JavaScript has all three of these features: it supports closures, functions are first-class objects and you can define anonymous functions. This means that, in addition to doing procedural or object-oriented programming, you can easily do functional JavaScript programming.
The case for functional JavaScript
And there are a lot of times where you need JavaScript to be functional, even if you’re not used to thinking of it in those terms. Consider this example snippet of code, which — if you were using the YUI toolkit — would set up an event listener for clicks on an HTML element with an id
of ‘myelem’:
YAHOO.util.Event.addListener( 'myelem', 'click', function(e){ alert("You clicked the 'myelem' element."); });
This is obviously an extremely simple example, but notice three things:
- This is a function call.
- The final argument is a function.
- Not only is it a function, it’s an anonymous function.
If you’ve ever done any serious JavaScript programming, you were probably slinging functions — both named and anonymous — around all the time. Especially when you’re setting up event listeners or specifying more general callbacks, it’s just the most natural way to do things, but I’ve noticed that very few people, even people who write JavaScript day in and day out, realize that what they’re doing is a form of functional programming.
And that four-letter word that’s on everybody’s lips these days — you know the one I’m talking about — certainly encourages a functional programming style. For example, when making a remote call with the Dojo toolkit, a couple of the arguments to dojo.io.bind
are functions, and a large number of useful examples use anonymous functions defined on the spot. YUI’s asyncRequest
expects an object as one of its arguments, and several of the attributes of that object are, well, functions. Prototype’s Ajax.Request
(damn, I had to say it; why’d they have to put “AJAX” in the name?) expects, among the other arguments to its constructor, an object, at least one of the attributes of which is a function.
And, of course, Prototype and JQuery are very heavily functional (JQuery, from what I’ve seen of it, much more so); very nearly everything you do with them is a direct function call, and lots of the functions you’re calling can take functions as arguments.

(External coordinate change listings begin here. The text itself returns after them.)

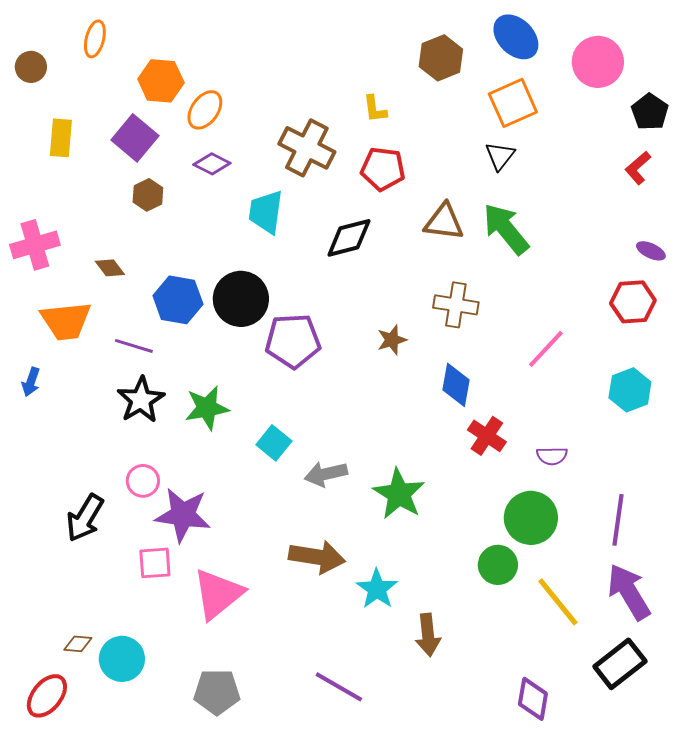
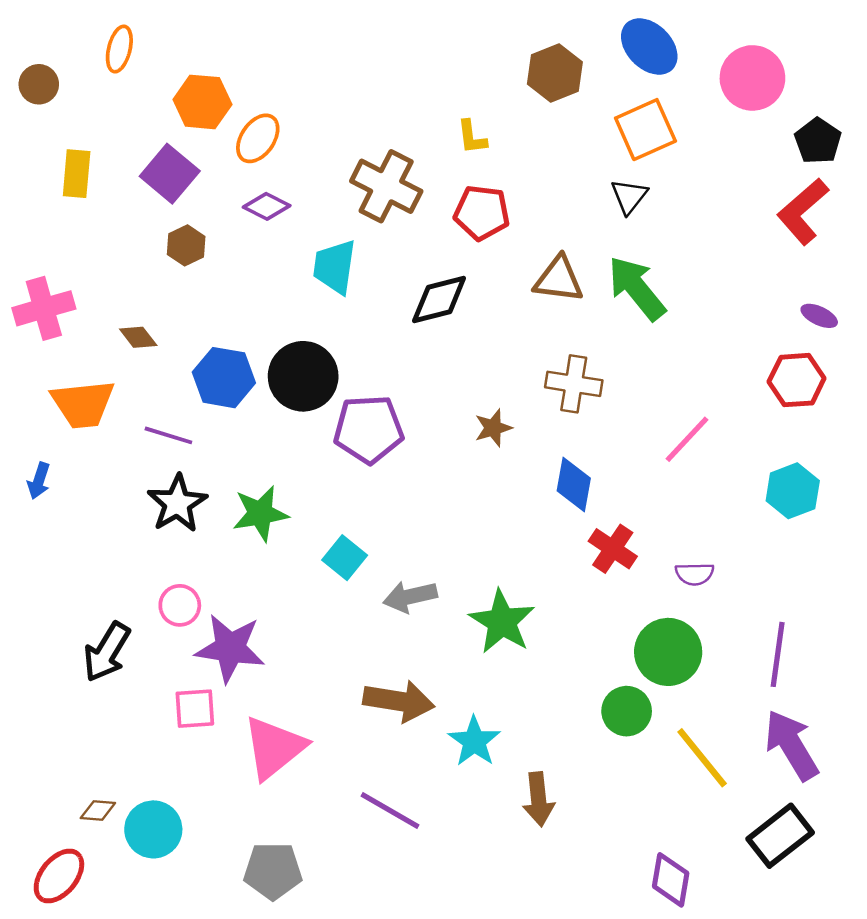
red L-shape: (638, 168) -> (803, 211), size x1.6
purple line: (339, 687) -> (390, 811), moved

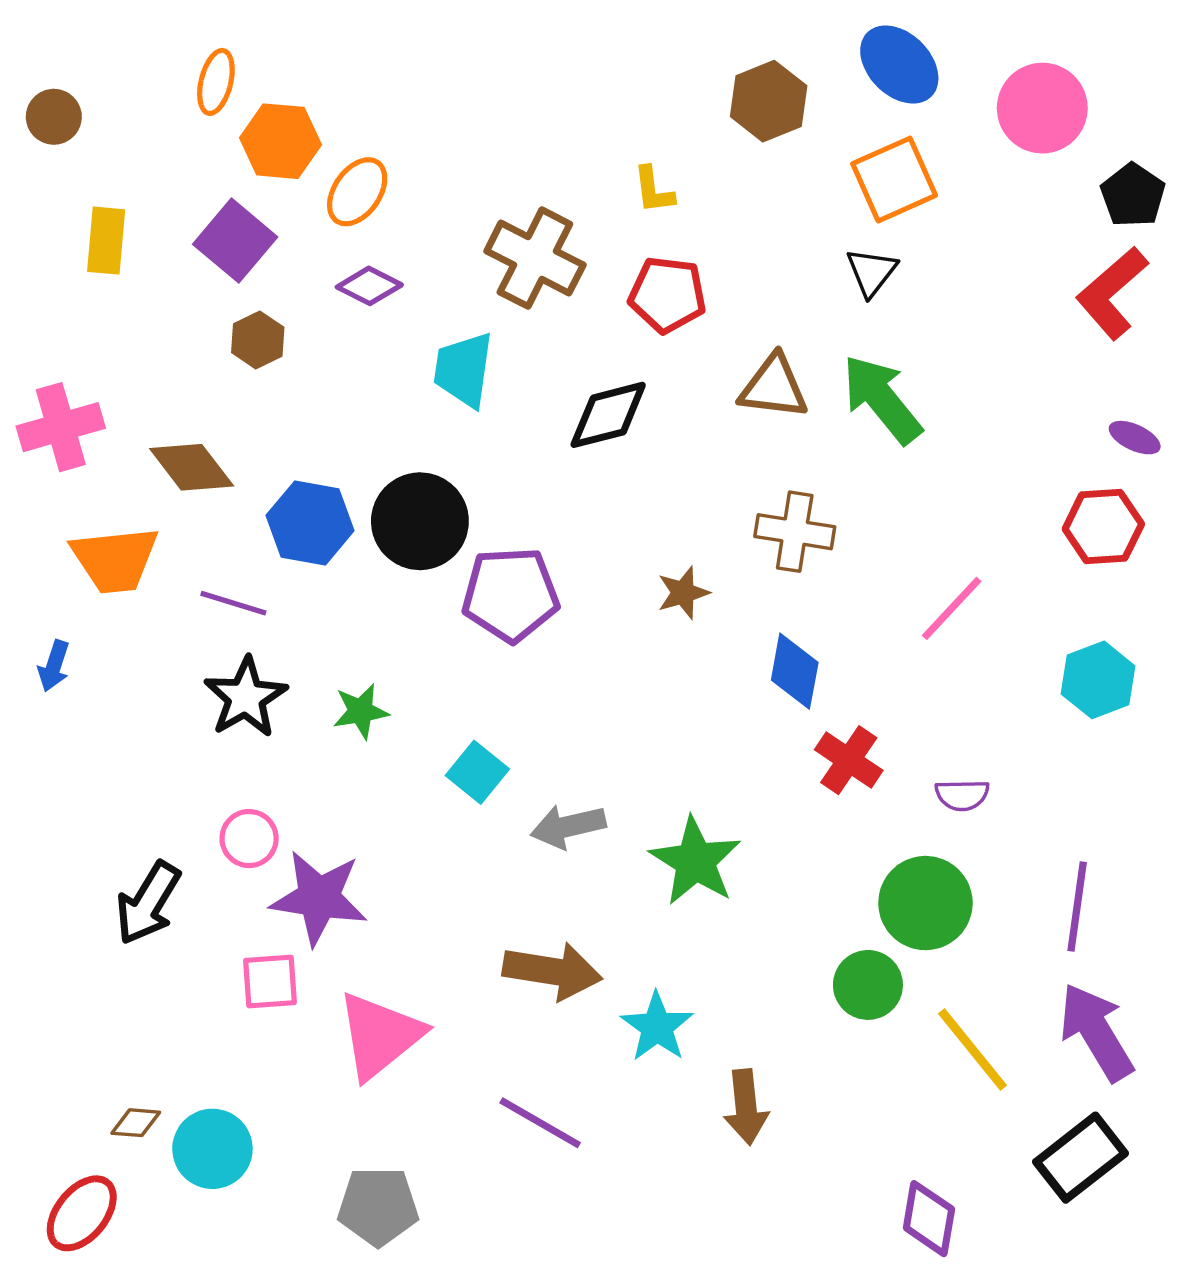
orange ellipse: (119, 49) -> (216, 82), moved
brown diamond: (138, 337) -> (192, 467), size x1.6
green star: (260, 513) -> (361, 711), size x0.7

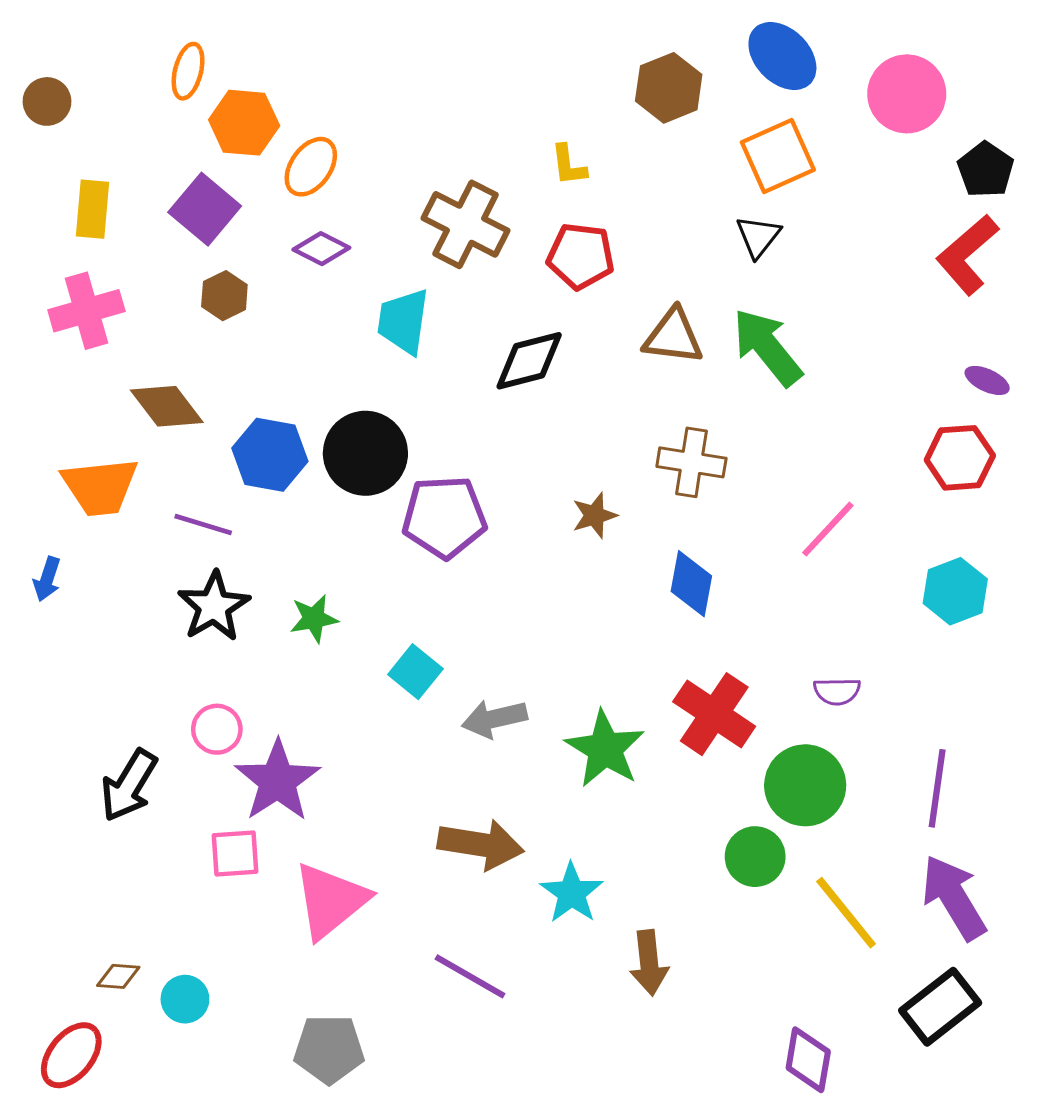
pink cross: (61, 427) -> (86, 311), moved
red cross: (849, 760) -> (714, 714), moved, size x1.4
purple star: (319, 898) -> (277, 781), turned 30
cyan circle: (212, 1149) -> (185, 999), size x0.7

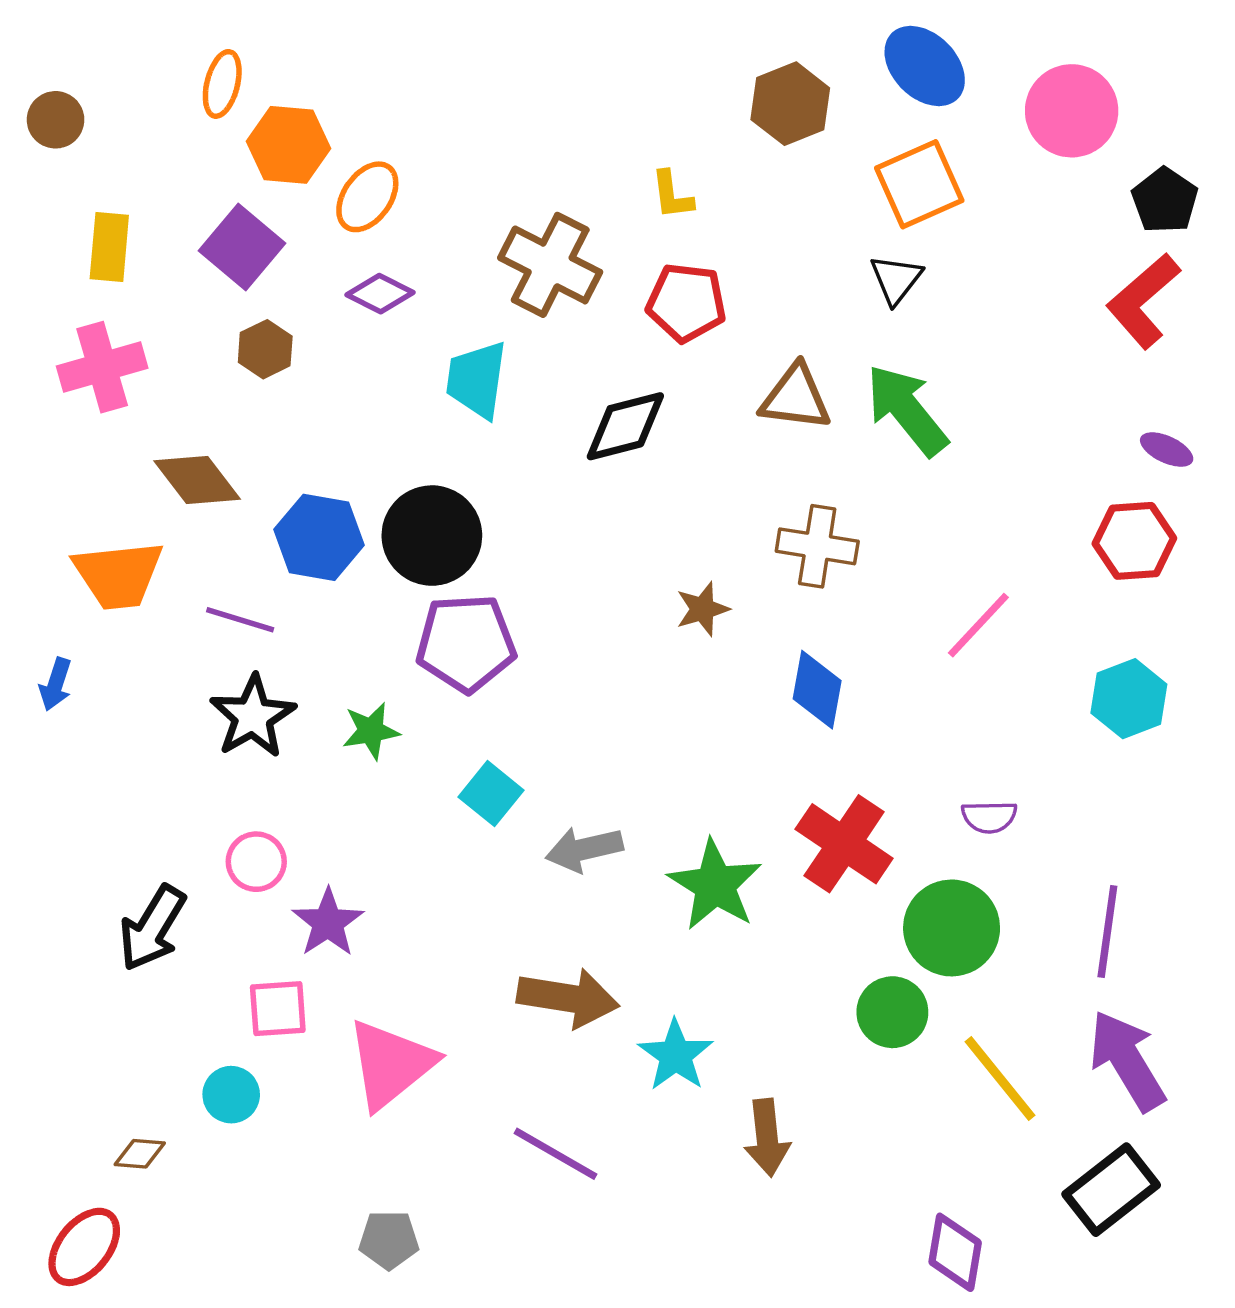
purple pentagon: (444, 517) -> (466, 643), moved
purple star: (277, 781) -> (328, 923), size x0.7
cyan circle: (185, 999) -> (231, 1095), moved
gray pentagon: (329, 1049) -> (389, 1240), size x0.7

In other words, once you start looking for it, you’ll start seeing functional programming everywhere in JavaScript.
So?
You’re probably wondering if there’s a point to all of this, and I’m not sure there is. Based on what I’ve been seeing on a few noteworthy programming-oriented news sites, functional programming is enjoying a bit of a renaissance right now, and I know I’m not the only one with an itch to play around in a functional language. But that itch often takes the form of working with an entirely new language, requiring you to spend time not only learning the concepts, syntax and standard library, but also getting a development environment set up for it: an IDE, any compilers, interpreters or runtime environments for the language, standard libraries… just getting the tools you need to play with the language can be a major time sink.
But JavaScript doesn’t have that problem. Text editors which understand JavaScript are free and plentiful, and the standard library plus runtime is built in to your web browser. With certain browser extensions, you can even get a REPL-style playground. And, best of all, JavaScript is an extremely easy language to learn, and odds are good you already have some experience with it. So if you’re thinking of dabbling in functional programming but aren’t sure you want to commit to learning a new language and setting up its associated environment, give some consideration to JavaScript. You might be pleasantly surprised at what you find right under your nose.